Une robe en soie « safran » irrite le satin vert émeraude qui l’avoisine, un « soleil du soir » se pâme auprès d’un « bleu geai » et tous les roses, tous les jaunes, tous les oranges se provoquent en de muets combats exaspérés.

Les visages mats, bruns et noirs restent calmes dans la mêlée ardente des couleurs, les paupières battent lentement sur les longs yeux aux sombres pupilles… Elles ne bougent pas, ne parlent pas, figées en leurs splendeurs, investies de cette dignité des parures et de la fête.

On dirait une assemblée de poupées.

La plus âgée n’atteint pas onze ans, les plus jeunes ont passé deux ou trois Ramadans… Très dignes, elles boivent le thé en des verres bleus, rouges et dorés ; parfois elles battent des mains pour accompagner les chants des musiciennes improvisées.

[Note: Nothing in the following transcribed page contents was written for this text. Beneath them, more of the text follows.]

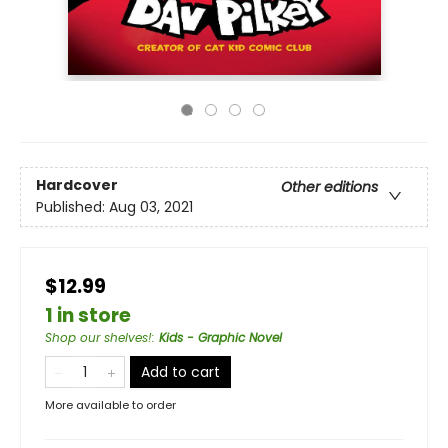
Hardcover
Other editions
Published:
Aug 03, 2021
$12.99
1 in store
Shop our shelves!
:
Kids - Graphic Novel
Add to cart
More available to order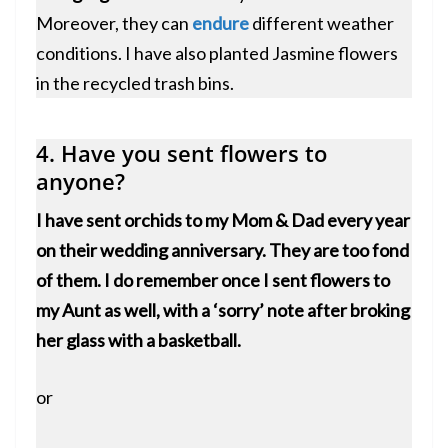
Moreover, they can
endure
different weather
conditions. I have also planted Jasmine flowers
in the recycled trash bins.
4. Have you sent flowers to
anyone?
I have sent orchids to my Mom & Dad every year
on their wedding anniversary. They are too fond
of them. I do remember once I sent flowers to
my Aunt as well, with a ‘sorry’ note after broking
her glass with a basketball.
or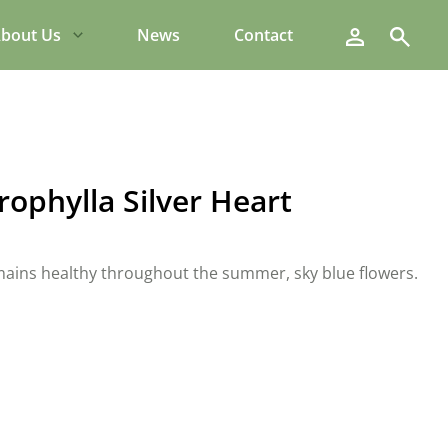
Search
bout Us
News
Contact
ophylla Silver Heart
remains healthy throughout the summer, sky blue flowers.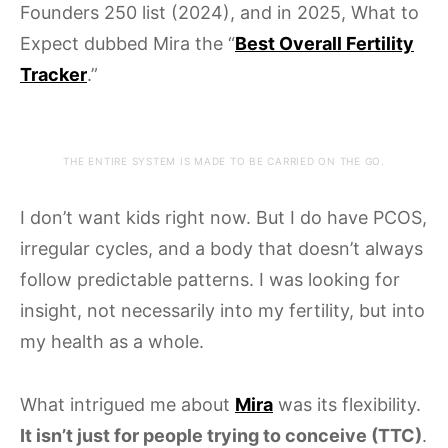
Founders 250 list (2024), and in 2025, What to
Expect dubbed Mira the “
Best Overall Fertility
Tracker
.”
THE ENTIRE SYSTEM IS MADE TO BE CARRIED ON THE GO.
I don’t want kids right now. But I do have PCOS,
irregular cycles, and a body that doesn’t always
follow predictable patterns. I was looking for
insight, not necessarily into my fertility, but into
my health as a whole.
What intrigued me about
Mira
was its flexibility.
It isn’t just for people trying to conceive (TTC)
.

Celles-ci, tapant sur leurs tarijas, et secouant leurs tambourins, se démènent avec des airs tendus, crispés, enamourés, de vraies cheikhat. Et leurs voix pointues s’efforcent d’être rauques :

Ô dame ! ô ma maîtresse ! ô dame ! ô mignonne !
Rien n’arrive qui ne soit écrit.
Ô censeur, pardonne !
Les amants sauront m’excuser…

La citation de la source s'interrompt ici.